* WHAT YOU ARE ASKED TO DO: Restate word for word the lines of the material below, from the line with "وارد حساب کاربری" to the line with "dysponuje wolnymi miejscami, na drugim etapie", both lines included, and no others.

....

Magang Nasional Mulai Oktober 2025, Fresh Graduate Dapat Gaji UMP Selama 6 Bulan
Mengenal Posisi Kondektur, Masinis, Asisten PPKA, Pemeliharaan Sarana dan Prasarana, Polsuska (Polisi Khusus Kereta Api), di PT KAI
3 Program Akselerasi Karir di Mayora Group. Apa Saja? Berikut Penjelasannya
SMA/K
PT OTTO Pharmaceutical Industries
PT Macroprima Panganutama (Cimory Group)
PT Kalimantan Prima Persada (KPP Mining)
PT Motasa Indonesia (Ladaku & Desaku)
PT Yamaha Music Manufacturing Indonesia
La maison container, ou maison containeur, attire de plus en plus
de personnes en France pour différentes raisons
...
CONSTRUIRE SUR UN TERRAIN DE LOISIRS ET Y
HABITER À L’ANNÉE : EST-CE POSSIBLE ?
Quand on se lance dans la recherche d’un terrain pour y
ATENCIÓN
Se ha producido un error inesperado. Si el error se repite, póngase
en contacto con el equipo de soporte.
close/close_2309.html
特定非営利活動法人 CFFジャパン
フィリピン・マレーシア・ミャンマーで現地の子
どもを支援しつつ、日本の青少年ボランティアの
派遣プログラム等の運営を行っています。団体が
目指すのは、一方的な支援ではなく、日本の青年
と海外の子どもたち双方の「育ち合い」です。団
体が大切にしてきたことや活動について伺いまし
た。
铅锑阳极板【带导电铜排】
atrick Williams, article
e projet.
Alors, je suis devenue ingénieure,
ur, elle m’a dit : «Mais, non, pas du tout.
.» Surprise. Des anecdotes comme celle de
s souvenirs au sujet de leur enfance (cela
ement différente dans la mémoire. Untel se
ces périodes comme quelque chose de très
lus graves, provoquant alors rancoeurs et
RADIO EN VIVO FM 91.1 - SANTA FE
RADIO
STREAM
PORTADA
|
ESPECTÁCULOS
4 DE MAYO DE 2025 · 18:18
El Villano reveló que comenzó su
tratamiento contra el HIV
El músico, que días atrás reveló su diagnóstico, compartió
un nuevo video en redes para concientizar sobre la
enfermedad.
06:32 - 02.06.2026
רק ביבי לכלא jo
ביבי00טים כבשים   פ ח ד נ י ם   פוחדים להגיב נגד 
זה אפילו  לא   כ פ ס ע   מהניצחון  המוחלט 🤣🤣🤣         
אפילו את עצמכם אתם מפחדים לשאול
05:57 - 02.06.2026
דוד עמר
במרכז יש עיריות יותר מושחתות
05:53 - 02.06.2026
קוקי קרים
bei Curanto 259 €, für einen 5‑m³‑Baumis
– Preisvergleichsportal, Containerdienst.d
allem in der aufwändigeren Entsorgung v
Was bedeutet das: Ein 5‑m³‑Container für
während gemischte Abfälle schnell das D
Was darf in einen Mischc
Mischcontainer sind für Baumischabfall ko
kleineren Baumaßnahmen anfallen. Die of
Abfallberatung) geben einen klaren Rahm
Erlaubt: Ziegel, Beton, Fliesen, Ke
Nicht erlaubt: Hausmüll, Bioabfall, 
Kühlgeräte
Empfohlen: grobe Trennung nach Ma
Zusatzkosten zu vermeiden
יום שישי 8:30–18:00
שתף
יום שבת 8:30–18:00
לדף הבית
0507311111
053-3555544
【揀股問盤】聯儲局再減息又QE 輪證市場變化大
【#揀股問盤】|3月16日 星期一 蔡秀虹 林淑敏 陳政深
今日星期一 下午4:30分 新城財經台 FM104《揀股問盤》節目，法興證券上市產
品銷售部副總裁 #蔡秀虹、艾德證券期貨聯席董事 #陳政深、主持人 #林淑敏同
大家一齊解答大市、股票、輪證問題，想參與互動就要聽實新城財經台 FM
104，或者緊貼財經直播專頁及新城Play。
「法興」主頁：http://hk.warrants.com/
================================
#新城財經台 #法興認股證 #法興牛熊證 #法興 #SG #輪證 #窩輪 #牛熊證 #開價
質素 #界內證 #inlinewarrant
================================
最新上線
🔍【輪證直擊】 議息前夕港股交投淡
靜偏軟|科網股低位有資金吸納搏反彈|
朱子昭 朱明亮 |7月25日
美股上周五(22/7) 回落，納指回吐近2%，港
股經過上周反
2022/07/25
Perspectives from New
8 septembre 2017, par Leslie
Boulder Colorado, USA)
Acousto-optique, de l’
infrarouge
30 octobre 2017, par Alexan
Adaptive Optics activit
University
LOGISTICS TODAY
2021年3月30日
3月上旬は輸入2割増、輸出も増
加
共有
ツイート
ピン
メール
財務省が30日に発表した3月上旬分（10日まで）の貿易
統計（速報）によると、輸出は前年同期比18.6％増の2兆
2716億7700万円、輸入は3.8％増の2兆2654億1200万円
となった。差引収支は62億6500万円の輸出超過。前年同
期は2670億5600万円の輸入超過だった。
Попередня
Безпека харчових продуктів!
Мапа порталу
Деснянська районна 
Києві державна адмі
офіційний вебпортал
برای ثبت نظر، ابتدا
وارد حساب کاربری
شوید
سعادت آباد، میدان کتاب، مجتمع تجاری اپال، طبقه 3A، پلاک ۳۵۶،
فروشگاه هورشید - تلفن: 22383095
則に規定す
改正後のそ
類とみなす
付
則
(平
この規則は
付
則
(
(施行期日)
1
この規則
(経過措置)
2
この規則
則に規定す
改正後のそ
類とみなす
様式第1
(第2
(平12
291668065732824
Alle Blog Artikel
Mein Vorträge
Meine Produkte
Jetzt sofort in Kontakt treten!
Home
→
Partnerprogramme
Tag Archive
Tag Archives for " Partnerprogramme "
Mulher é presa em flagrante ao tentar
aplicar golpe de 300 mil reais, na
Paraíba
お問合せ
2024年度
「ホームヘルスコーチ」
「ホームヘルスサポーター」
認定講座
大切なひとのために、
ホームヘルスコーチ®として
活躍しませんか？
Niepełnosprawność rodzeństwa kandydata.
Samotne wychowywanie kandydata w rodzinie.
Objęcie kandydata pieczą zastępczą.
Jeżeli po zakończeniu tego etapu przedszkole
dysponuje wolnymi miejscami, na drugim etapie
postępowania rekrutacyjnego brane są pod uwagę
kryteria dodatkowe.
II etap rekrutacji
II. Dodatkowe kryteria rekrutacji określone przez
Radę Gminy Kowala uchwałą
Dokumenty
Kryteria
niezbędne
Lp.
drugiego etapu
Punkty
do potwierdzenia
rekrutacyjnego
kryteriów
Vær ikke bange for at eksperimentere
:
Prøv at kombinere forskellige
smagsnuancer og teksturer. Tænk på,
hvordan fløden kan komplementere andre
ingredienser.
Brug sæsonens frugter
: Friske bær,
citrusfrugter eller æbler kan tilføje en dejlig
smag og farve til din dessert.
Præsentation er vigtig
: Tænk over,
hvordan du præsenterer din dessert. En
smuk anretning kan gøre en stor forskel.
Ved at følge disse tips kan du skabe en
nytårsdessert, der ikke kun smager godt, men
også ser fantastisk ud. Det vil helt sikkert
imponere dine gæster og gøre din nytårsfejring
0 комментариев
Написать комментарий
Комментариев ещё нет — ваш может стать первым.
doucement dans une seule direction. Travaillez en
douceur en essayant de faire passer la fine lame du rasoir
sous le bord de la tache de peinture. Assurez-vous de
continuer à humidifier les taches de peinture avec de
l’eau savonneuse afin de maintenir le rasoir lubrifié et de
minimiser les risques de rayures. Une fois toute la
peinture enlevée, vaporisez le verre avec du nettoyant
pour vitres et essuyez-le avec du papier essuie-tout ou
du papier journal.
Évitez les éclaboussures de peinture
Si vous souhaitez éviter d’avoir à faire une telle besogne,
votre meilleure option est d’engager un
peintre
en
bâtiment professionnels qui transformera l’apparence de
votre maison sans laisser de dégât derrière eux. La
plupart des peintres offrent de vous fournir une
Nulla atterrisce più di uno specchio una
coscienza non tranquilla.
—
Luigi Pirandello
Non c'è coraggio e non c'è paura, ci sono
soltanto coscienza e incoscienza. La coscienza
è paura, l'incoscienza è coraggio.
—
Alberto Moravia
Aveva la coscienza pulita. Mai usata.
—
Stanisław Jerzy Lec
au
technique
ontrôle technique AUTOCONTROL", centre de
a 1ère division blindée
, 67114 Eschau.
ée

....

* SOLUTION TO THIS EXERCISE:
وارد حساب کاربری
شوید
سعادت آباد، میدان کتاب، مجتمع تجاری اپال، طبقه 3A، پلاک ۳۵۶،
فروشگاه هورشید - تلفن: 22383095
則に規定す
改正後のそ
類とみなす
付
則
(平
この規則は
付
則
(
(施行期日)
1
この規則
(経過措置)
2
この規則
則に規定す
改正後のそ
類とみなす
様式第1
(第2
(平12
291668065732824
Alle Blog Artikel
Mein Vorträge
Meine Produkte
Jetzt sofort in Kontakt treten!
Home
→
Partnerprogramme
Tag Archive
Tag Archives for " Partnerprogramme "
Mulher é presa em flagrante ao tentar
aplicar golpe de 300 mil reais, na
Paraíba
お問合せ
2024年度
「ホームヘルスコーチ」
「ホームヘルスサポーター」
認定講座
大切なひとのために、
ホームヘルスコーチ®として
活躍しませんか？
Niepełnosprawność rodzeństwa kandydata.
Samotne wychowywanie kandydata w rodzinie.
Objęcie kandydata pieczą zastępczą.
Jeżeli po zakończeniu tego etapu przedszkole
dysponuje wolnymi miejscami, na drugim etapie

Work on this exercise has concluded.